Hello,
I am trying to move a process from a long running polling activity (that could take multiple days to complete), to a “push”/signaling process. The external process we’re polling is now getting the capability to signal us when the task is complete.
But they cannot fully guarantee the delivery of the signal, however in most cases it should be able to, but I would like to have a “backup” polling mechanism that will go back to doing very slow polling in case delivering the signal failed.
I was thinking of taking this approach:
- create selector
- add signal to selector
- add timer to selector (10 min timer)
- if timer fires:
- start slow polling activity
- slow polling activity will do single poll, and if process is not complete, will return an error so it gets retried later
- add polling activity future to selector
- wait in selector again
- start slow polling activity
- when select() exits again, either we received a signal with response, or the polling activity has completed or exhausted its retries and failed
Partial code:
func executeAction() (exec) {
s := workflow.NewSelector(ctx)
var exec [...]
respChannel := workflow.GetSignalChannel(ctx, ...)

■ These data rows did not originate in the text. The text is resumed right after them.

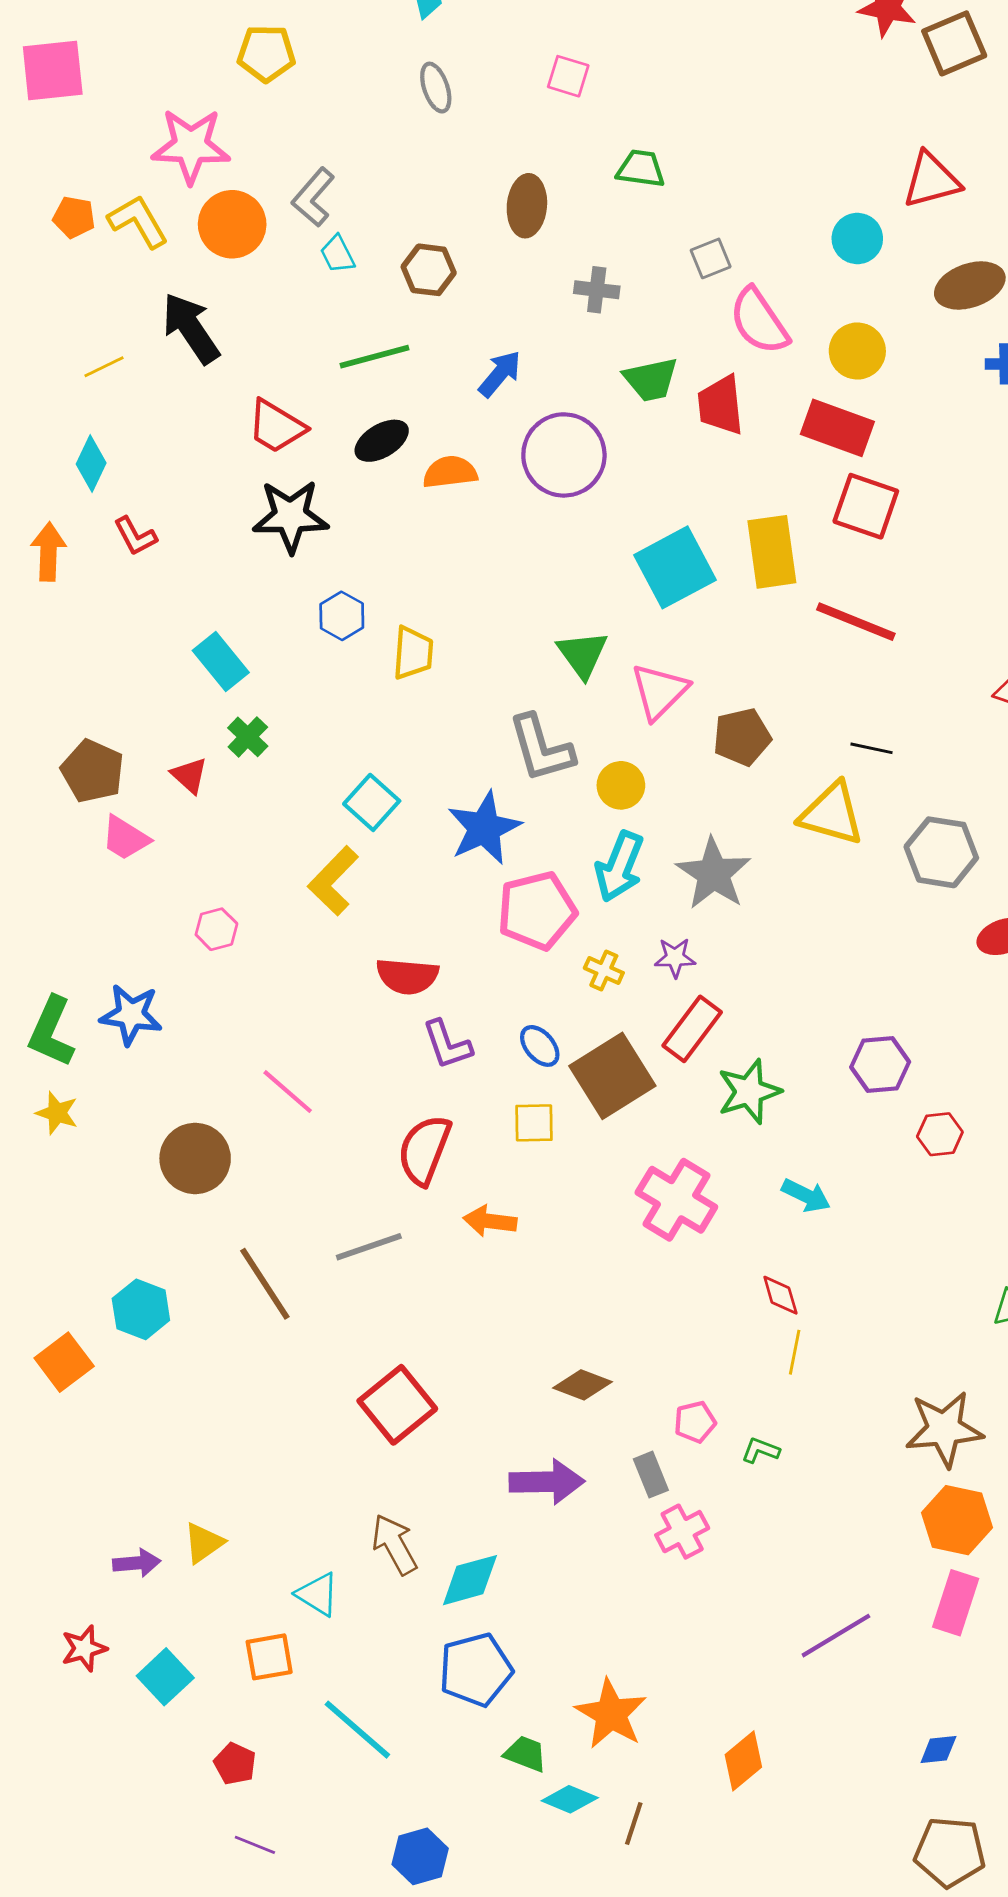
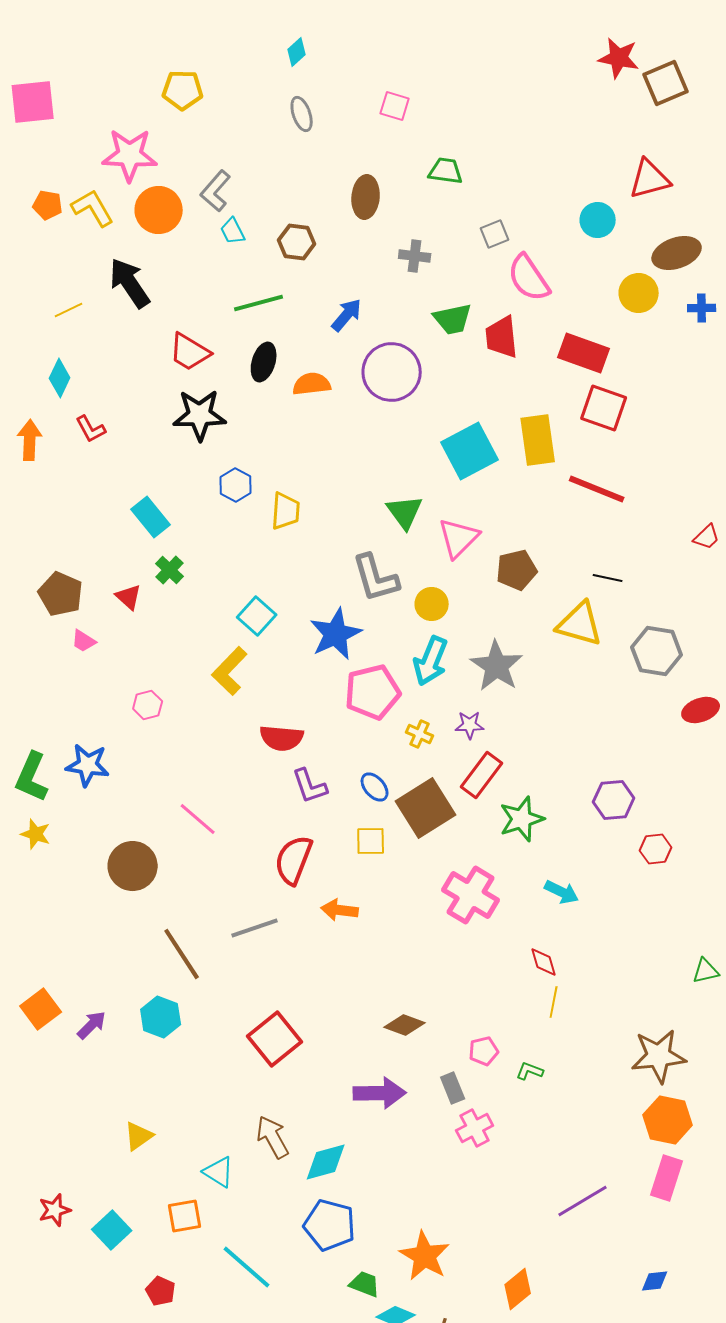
yellow circle: (857, 351) -> (639, 293), moved
black ellipse: (382, 441) -> (264, 362), turned -42
pink trapezoid: (125, 838) -> (84, 641), size x0.7
cyan hexagon: (141, 1309) -> (161, 1017), moved
purple arrow: (137, 1563) -> (92, 1025), moved, turned -40
blue pentagon: (476, 1670) -> (330, 1225), turned 30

// in most cases, this is where the response will be sent, and within less than a second
s.AddReceive(respChannel, func(c workflow.ReceiveChannel, more bool) {
c.Receive(ctx, &exec)
})
resp, systemErr := ExecuteActivityLaunchAction(ctx, &steprunnerpb.LaunchActionRequest{RunActionRequest: activityReq})
// [handle errors and such]
startPolling := false
s.AddFuture(workflow.NewTimer(ctx, 10*time.Minute), func(f workflow.Future) {
// start polling action after 10 minutes
startPolling = true
})
waitSelect:
s.Select(ctx)
if startPolling {
startPolling = false
// the polling activity will do a quick polling req, and return an err if the action isn't finished so that it gets retried later (like 10 min later)
f := ExecuteActivityPollActionAsync(ctx, pollReq)
s.AddFuture(f, func(f workflow.Future) {
err := f.Get(ctx, &exec)
// handle errors and such
})
goto waitSelect
}
return exec, nil
The advantages are: we only start polling if a signal delivery somehow failed or an action is very long running (98% of actions typically complete within less than a second). In a case of normal short action run, there is almost no overhead other than the startPolling
timer.
And the advantage of getting rid of the previous long running “active” polling activity is there was the possibility that we accumulate these long running active polling activities and run out of available activity slots (we had a few close calls). And that the “push” notification approach makes our system more responsive.
Is this expected to work? I am currently getting an error “cannot chain Future that wasn’t created with workflow.NewFuture” and I cannot tell if I’m doing something fundamentally wrong, or if it’s an issue of some wrappers that we have on top of the SDK.
Are there other better approaches that still get us the advantage of having low overhead for most executions?